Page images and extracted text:
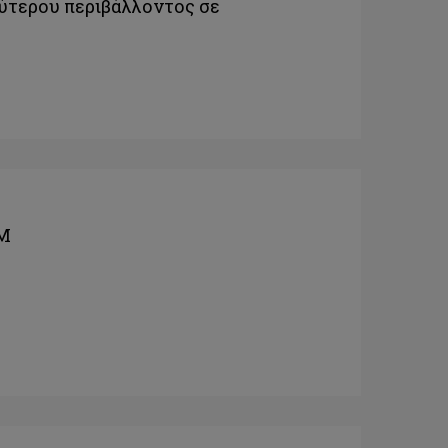
ρύτερου περιβάλλοντος σε
AM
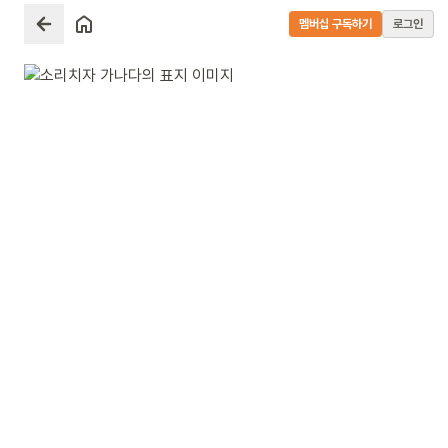
멤버십 구독하기
로그인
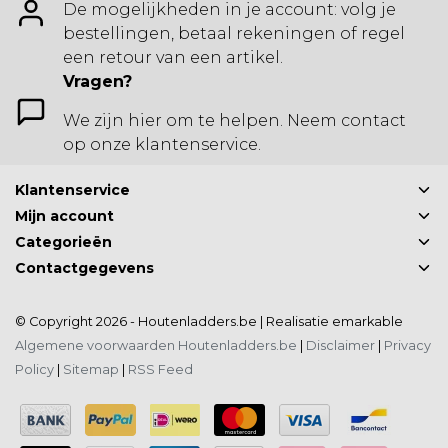
De mogelijkheden in je account: volg je
bestellingen, betaal rekeningen of regel
een retour van een artikel.
Vragen?
We zijn hier om te helpen. Neem contact
op onze klantenservice.
Klantenservice
Mijn account
Categorieën
Contactgegevens
© Copyright 2026 - Houtenladders.be | Realisatie
emarkable
Algemene voorwaarden Houtenladders.be
|
Disclaimer
|
Privacy
Policy
|
Sitemap
|
RSS Feed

> **Exercise instructions**:
When the line containing "Categorieën" is found in the records above, restate it and every later line word for word through the last one, and nothing more.

> **Your solution**:
Categorieën
Contactgegevens
© Copyright 2026 - Houtenladders.be | Realisatie
emarkable
Algemene voorwaarden Houtenladders.be
|
Disclaimer
|
Privacy
Policy
|
Sitemap
|
RSS Feed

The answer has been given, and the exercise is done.